→ **WHAT THE TASK REQUIRES**
Everything from the line containing "24 años de personalización de baterías" through the line containing "La mejor guía de baterías Lifepo4" in the listing below should be copied exactly, and nothing more.

→ **DATASET EXCERPTS**

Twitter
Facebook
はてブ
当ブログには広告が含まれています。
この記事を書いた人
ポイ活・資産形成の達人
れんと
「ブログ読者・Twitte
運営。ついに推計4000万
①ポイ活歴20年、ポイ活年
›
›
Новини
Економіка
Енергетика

---

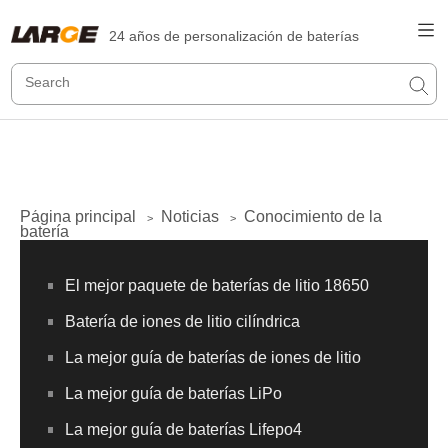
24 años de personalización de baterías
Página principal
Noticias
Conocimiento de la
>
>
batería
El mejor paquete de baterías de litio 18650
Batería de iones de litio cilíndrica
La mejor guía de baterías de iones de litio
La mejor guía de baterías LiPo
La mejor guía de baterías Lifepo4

...

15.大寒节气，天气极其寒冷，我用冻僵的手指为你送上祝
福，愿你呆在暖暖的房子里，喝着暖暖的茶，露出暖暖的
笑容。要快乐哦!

→ **SOLUTION FOR THIS EXERCISE**
24 años de personalización de baterías
Página principal
Noticias
Conocimiento de la
>
>
batería
El mejor paquete de baterías de litio 18650
Batería de iones de litio cilíndrica
La mejor guía de baterías de iones de litio
La mejor guía de baterías LiPo
La mejor guía de baterías Lifepo4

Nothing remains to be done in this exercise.